• How to complete this task
Your copy should start at the line with "servicio de los demás." and end at the line with "MEHR VERARBEITEN, ES SEI DENN, WIR" in the data below. Transcribe only those lines, exactly, pictures excluded.

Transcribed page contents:

+===+

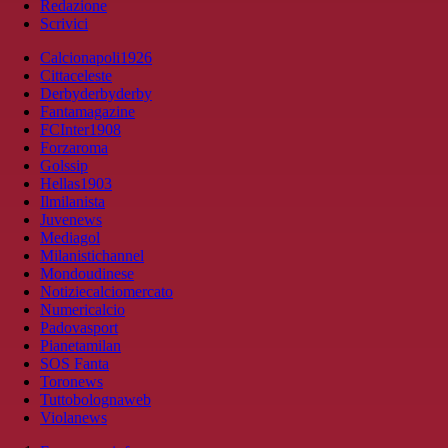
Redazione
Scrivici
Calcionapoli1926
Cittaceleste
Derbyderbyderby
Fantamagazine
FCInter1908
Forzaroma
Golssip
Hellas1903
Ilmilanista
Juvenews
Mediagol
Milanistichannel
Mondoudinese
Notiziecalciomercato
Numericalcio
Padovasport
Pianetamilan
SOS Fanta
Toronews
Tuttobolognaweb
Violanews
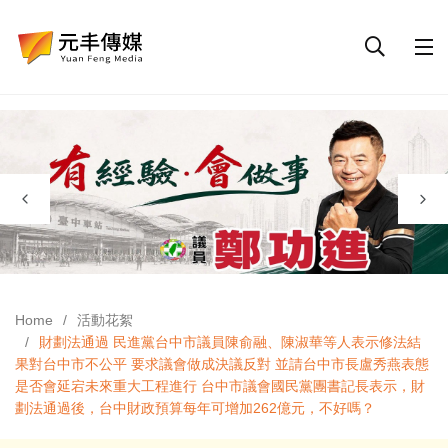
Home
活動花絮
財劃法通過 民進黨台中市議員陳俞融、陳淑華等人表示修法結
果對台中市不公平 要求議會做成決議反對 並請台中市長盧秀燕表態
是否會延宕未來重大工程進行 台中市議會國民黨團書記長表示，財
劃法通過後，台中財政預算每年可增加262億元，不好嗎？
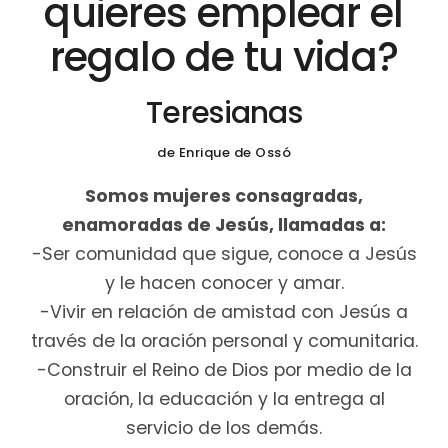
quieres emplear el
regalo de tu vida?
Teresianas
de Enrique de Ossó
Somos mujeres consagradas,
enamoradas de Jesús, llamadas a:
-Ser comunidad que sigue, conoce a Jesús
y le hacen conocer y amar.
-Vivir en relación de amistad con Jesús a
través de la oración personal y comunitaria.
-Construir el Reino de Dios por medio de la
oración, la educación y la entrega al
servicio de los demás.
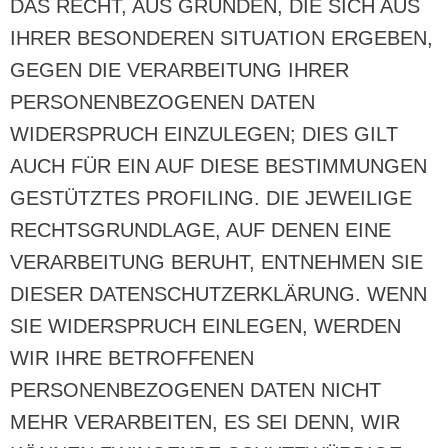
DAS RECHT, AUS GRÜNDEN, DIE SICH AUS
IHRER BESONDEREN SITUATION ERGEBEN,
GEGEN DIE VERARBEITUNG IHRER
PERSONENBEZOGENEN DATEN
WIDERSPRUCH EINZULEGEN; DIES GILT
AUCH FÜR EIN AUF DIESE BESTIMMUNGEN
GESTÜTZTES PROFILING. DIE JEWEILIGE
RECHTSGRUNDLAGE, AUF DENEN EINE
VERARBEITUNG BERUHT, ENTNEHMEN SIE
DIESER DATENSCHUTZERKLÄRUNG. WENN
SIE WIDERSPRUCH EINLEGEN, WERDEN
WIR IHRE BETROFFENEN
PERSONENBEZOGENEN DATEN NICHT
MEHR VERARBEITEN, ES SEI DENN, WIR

+===+

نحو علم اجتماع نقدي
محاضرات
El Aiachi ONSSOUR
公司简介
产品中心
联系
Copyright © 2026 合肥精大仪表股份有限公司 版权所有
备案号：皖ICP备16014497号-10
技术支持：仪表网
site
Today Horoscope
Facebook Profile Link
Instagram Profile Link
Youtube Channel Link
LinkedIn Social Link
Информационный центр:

+===+

• Completed task
servicio de los demás.
DAS RECHT, AUS GRÜNDEN, DIE SICH AUS
IHRER BESONDEREN SITUATION ERGEBEN,
GEGEN DIE VERARBEITUNG IHRER
PERSONENBEZOGENEN DATEN
WIDERSPRUCH EINZULEGEN; DIES GILT
AUCH FÜR EIN AUF DIESE BESTIMMUNGEN
GESTÜTZTES PROFILING. DIE JEWEILIGE
RECHTSGRUNDLAGE, AUF DENEN EINE
VERARBEITUNG BERUHT, ENTNEHMEN SIE
DIESER DATENSCHUTZERKLÄRUNG. WENN
SIE WIDERSPRUCH EINLEGEN, WERDEN
WIR IHRE BETROFFENEN
PERSONENBEZOGENEN DATEN NICHT
MEHR VERARBEITEN, ES SEI DENN, WIR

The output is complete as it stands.